2

I have UTF-8 database with Turkish text data stored in it. When it comes to Turkish there is problem when converting to uppercase or lowercase. Unlike other latin character based languages, turkish has different conversion rule for "i" and "I" characters. The problem is very common among RDBMS products. Most commercial and some open source RDBMS solved this issue. But not Firebird, despite the fact that it is very popular among turkish developers.
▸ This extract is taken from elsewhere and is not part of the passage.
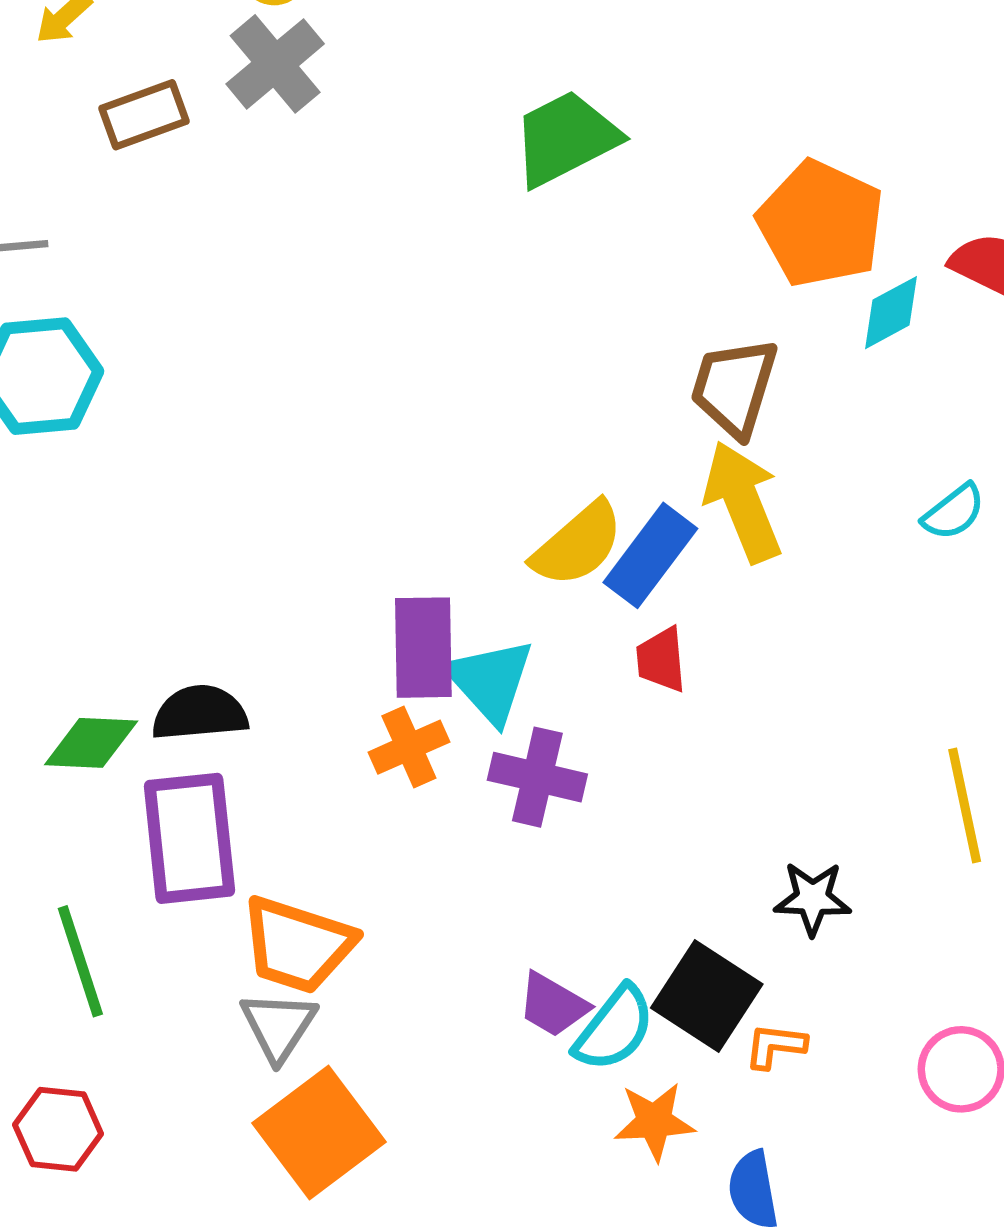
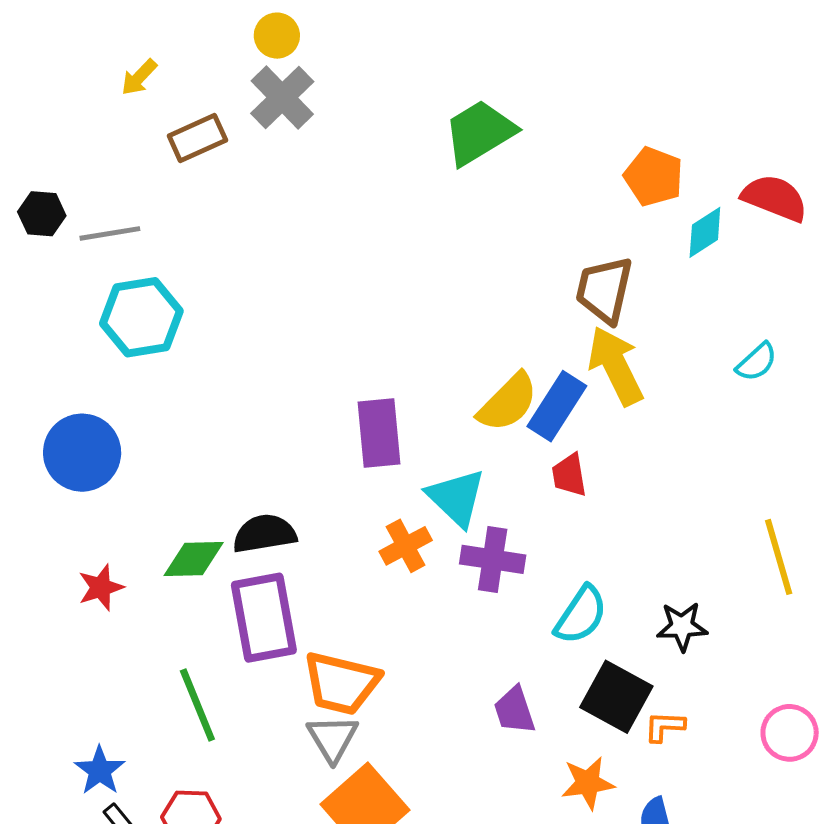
orange pentagon: (821, 224) -> (654, 177), size x0.7
purple rectangle: (423, 648) -> (379, 433), moved
purple trapezoid: (553, 1005) -> (514, 710), turned 46
cyan semicircle: (614, 1029) -> (581, 615), moved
BTW, it is not issue when database character set is ISO8859-9 (Turkish).

"i" -> uppercase -> "İ"

"ı" -> uppercase -> "I"

As far as I know firebird does not have collation for unicode/turkish .

So work "ikna" uppercased as "IKNA" when it should be "İKNA"

Does any one has workaround solution for such cases? Specifically, I want case incensitive LIKE search on text data.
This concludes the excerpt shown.